# Xtreme bass tournament results



## reelmanly (May 19, 2005)

23 Brave and Hardcore souls ventured out for the Annual Xtreme Bass Tournament and Christmas Party. Conditions were Prime for this event and well represented by Phil Carver "Team Bass Xtreme" Director and Brandon of "Warrior Baits"! Several NEW faces showed up for the event and even Capitalizing for their efforts. A "SPECIAL THANKS" to Pam who supplied most of the catering and also was the Tournament Director calling the shots and keeping most of us in line as the "Spirits" were making their way through our blood flow, some guys found out how tough she can be as Director.
After 2 and a 1/2 hours on the Lake with the fish actively on the BITE some awesome sacks were brought to the scales, here are the results..Paying 4 places along with plaques and 1st and 2nd BB the tournament ended as follows follows...
4th Place went to K. Horn weighing in a healthy bag at 48.11lbs 

3rd Place went to H. Deal weighing in a nice sack of50.04 lbs

2nd Place went to M. Wilson weighing in an awesome bag of 55.2 lbs and...
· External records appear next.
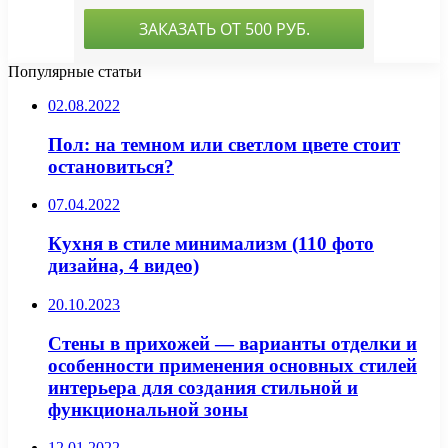
Популярные статьи
02.08.2022
Пол: на темном или светлом цвете стоит
остановиться?
07.04.2022
Кухня в стиле минимализм (110 фото
дизайна, 4 видео)
20.10.2023
Стены в прихожей — варианты отделки и
особенности применения основных стилей
интерьера для создания стильной и
функциональной зоны
12.01.2022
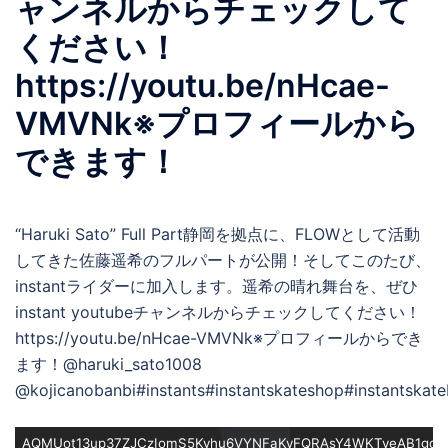
ャンネルからチェックして
ください！
https://youtu.be/nHcae-
VMVNk※プロフィールから
できます！
“Haruki Sato” Full Part静岡を拠点に、FLOWとして活動
してきた佐藤遥希のフルパートが公開！そしてこのたび、
instantライダーに加入します。遥希の晴れ舞台を、ぜひ
instant youtubeチャンネルからチェックしてください！
https://youtu.be/nHcae-VMVNk※プロフィールからでき
ます！@haruki_sato1008
@kojicanobanbi#instants#instantskateshop#instantskat
AQMUot13up37ZJCzIomS5Kyhu6VYNFaKyFQRAsY4WKTveAB1gq-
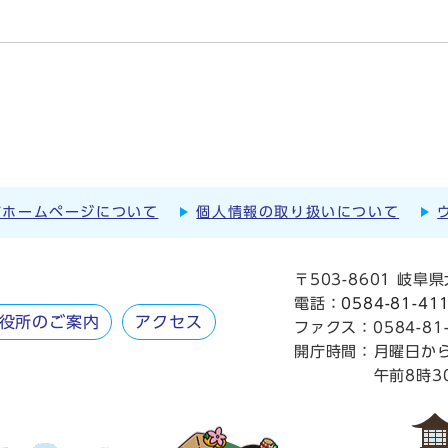
市ホームページについて
個人情報の取り扱いについて
〒503-8601 岐
電話：
0584-81-41
役所のご案内
アクセス
ファクス：0584-81-
開庁時間：
月曜日か
午前8時3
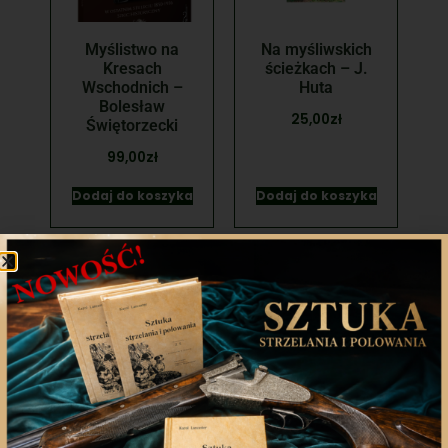
Myślistwo na
Na myśliwskich
Kresach
ścieżkach – J.
Wschodnich –
Huta
Bolesław
25,00
zł
Świętorzecki
99,00
zł
Dodaj do koszyka
Dodaj do koszyka
Odznaka Łowca
Opowiadania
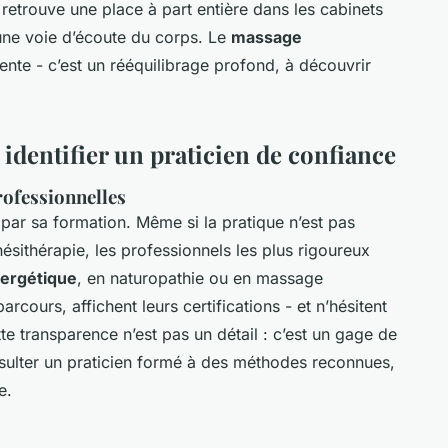
 retrouve une place à part entière dans les cabinets
t une voie d’écoute du corps. Le
massage
nte - c’est un rééquilibrage profond, à découvrir
 identifier un praticien de confiance
professionnelles
ar sa formation. Même si la pratique n’est pas
ésithérapie, les professionnels les plus rigoureux
nergétique
, en naturopathie ou en massage
arcours, affichent leurs certifications - et n’hésitent
e transparence n’est pas un détail : c’est un gage de
nsulter un praticien formé à des méthodes reconnues,
e.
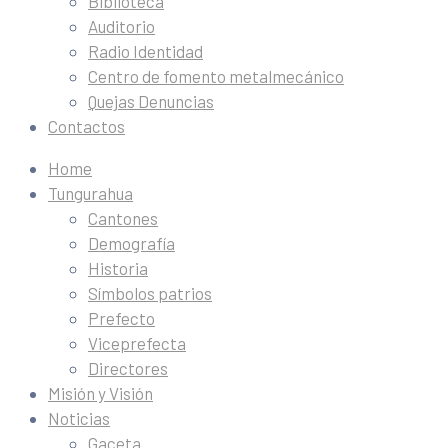
Biblioteca
Auditorio
Radio Identidad
Centro de fomento metalmecánico
Quejas Denuncias
Contactos
Home
Tungurahua
Cantones
Demografía
Historia
Símbolos patrios
Prefecto
Viceprefecta
Directores
Misión y Visión
Noticias
Gaceta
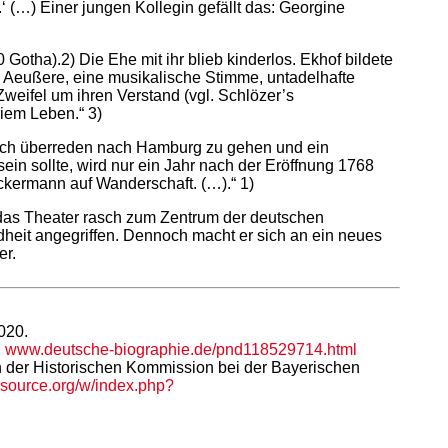
(…) Einer jungen Kollegin gefällt das: Georgine
Gotha).2) Die Ehe mit ihr blieb kinderlos. Ekhof bildete
s Aeußere, eine musikalische Stimme, untadelhafte
Zweifel um ihren Verstand (vgl. Schlözer’s
eiem Leben.“ 3)
 sich überreden nach Hamburg zu gehen und ein
ein sollte, wird nur ein Jahr nach der Eröffnung 1768
Ackermann auf Wanderschaft. (…).“ 1)
der das Theater rasch zum Zentrum der deutschen
heit angegriffen. Dennoch macht er sich an ein neues
er.
020.
:
www.deutsche-biographie.de/pnd118529714.html
n der Historischen Kommission bei der Bayerischen
kisource.org/w/index.php?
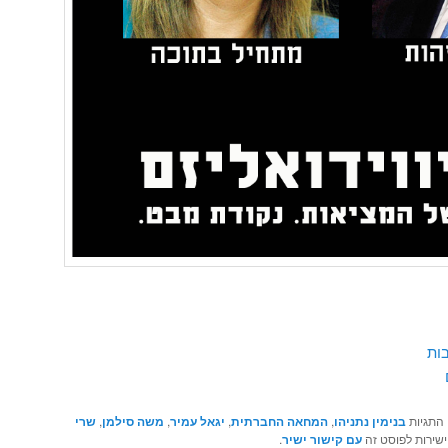
בות
 התגיות
בנימין נתניהו
,
המחאה החברתית
,
יגאל עמיר
,
משה סילמן
,
שרי
ישירות לפוסט זה
עם קישור ישיר
.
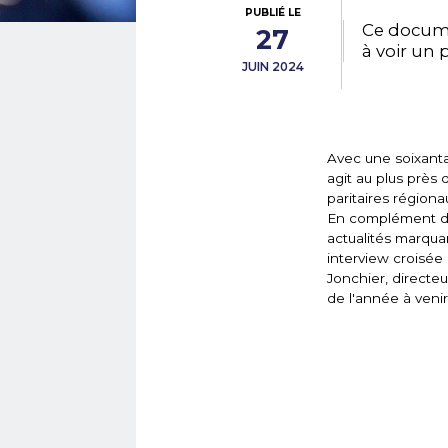
PUBLIÉ LE
Ce docume
27
à voir un 
JUIN 2024
Avec une soixanta
agit au plus près 
paritaires régiona
En complément 
actualités marquan
interview croisée
Jonchier, directeu
de l'année à venir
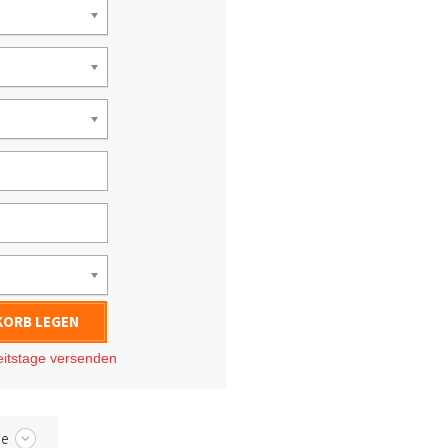
KORB LEGEN
eitstage
versenden
be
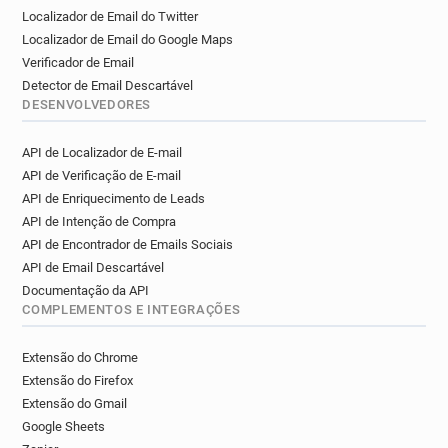
Localizador de Email do Twitter
Localizador de Email do Google Maps
Verificador de Email
Detector de Email Descartável
DESENVOLVEDORES
API de Localizador de E-mail
API de Verificação de E-mail
API de Enriquecimento de Leads
API de Intenção de Compra
API de Encontrador de Emails Sociais
API de Email Descartável
Documentação da API
COMPLEMENTOS E INTEGRAÇÕES
Extensão do Chrome
Extensão do Firefox
Extensão do Gmail
Google Sheets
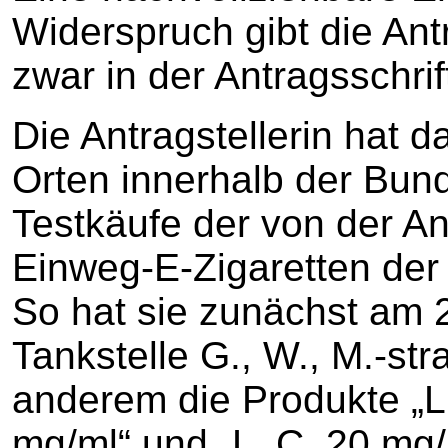
Widerspruch gibt die Antra
zwar in der Antragsschrif
Die Antragstellerin hat 
Orten innerhalb der Bun
Testkäufe der von der A
Einweg-E-Zigaretten der 
So hat sie zunächst am 
Tankstelle G., W., M.-str
anderem die Produkte „L.
mg/ml“ und „L. C. 20 mg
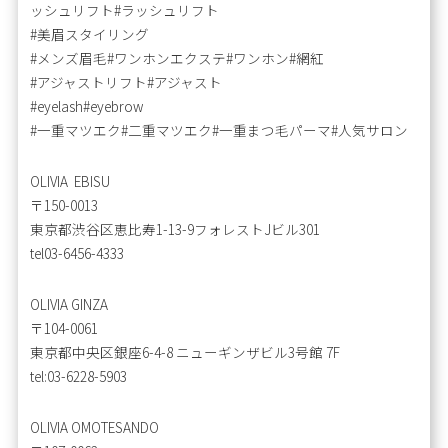
ッシュリフト#ラッシュリフト
#美眉スタイリング
#メンズ眉毛#ワンホンエクステ#ワンホン#網紅
#アジャストリフト#アジャスト
#eyelash#eyebrow
#一重マツエク#二重マツエク#一重まつ毛パーマ#人気サロン
OLIVIA EBISU
〒150-0013
東京都渋谷区恵比寿1-13-9フォレストJビル301
tel03-6456-4333
OLIVIA GINZA
〒104-0061
東京都中央区銀座6-4-8 ニューギンザビル3号館 7F
tel:03-6228-5903
OLIVIA OMOTESANDO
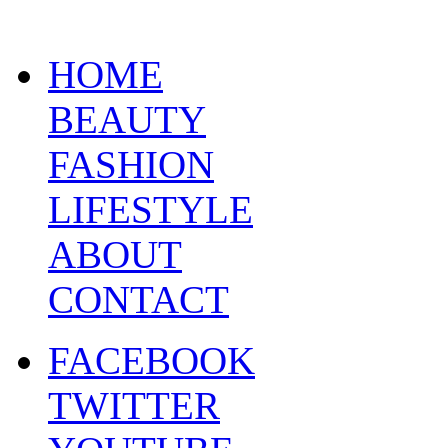
HOME
BEAUTY
FASHION
LIFESTYLE
ABOUT
CONTACT
FACEBOOK
TWITTER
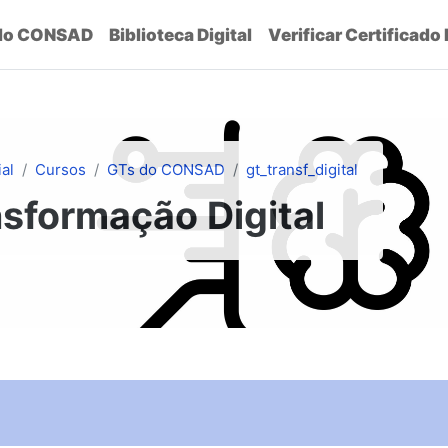
do CONSAD
Biblioteca Digital
Verificar Certificado
ial
Cursos
GTs do CONSAD
gt_transf_digital
sformação Digital
ação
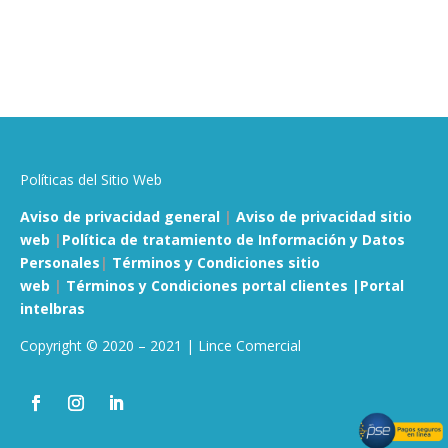
Políticas del Sitio Web
Aviso de privacidad general
|
Aviso de privacidad sitio
web
|
Política de tratamiento de Información y Datos
Personales
|
Términos y Condiciones sitio
web
|
Términos y Condiciones portal clientes |
Portal
intelbras
Copyright © 2020 – 2021 | Lince Comercial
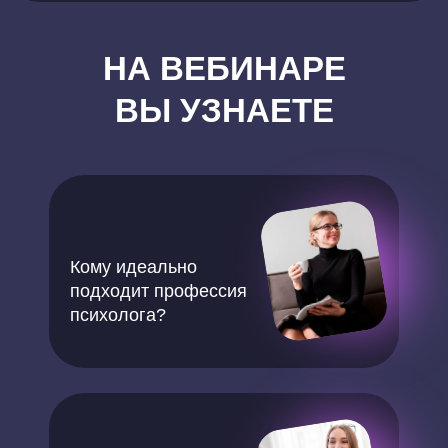
НА ВЕБИНАРЕ
ВЫ УЗНАЕТЕ
Кому идеально
подходит профессия
психолога?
1st Place went to J. Daniels weighing in a SUPERB bag of 60.12 lbs

J.Daniels also took BIG BASS honors with a 21.4lb Large Mouth and

C. Mink took the honor of 2nd Big Bass with his weighing 20.4lbs

This was once again a GREAT tournament and turnout, you guys are awesome to Party with and I look forward to doing Battle with you all on the water come next season, the gift xchange was SWEET with some NICE stuff, seen a lot of smiling faces!!!! 
PS the Last couple of Anglers trailered out a 3am. Whew what a Night!!!!!!!!!!!!!!


----------



## DaleM (Apr 5, 2004)

Looks like you guys had a great time. I doubt to many will remember it though!


----------



## reelmanly (May 19, 2005)

Dale, That pic was taken before the tournament, just didn't have the heart to post the aftermath pictures of everyone's condition. LOL


----------



## Danshady (Dec 14, 2006)

dang, jd is tearing it up this winter, last sat. big buck, this sat big bass bag, way to go jd!!!!!! looking like good times there chuck!


----------



## Marshall (Apr 11, 2004)

Thanks again for hosting another fun christmas bash! The tourney was awesome and the food was great. See ya on the water.


----------



## OHBMQUINN (Sep 11, 2007)

Congrats to all and thanks to Chuck & Pam for making it all possible happy holidays KQ


----------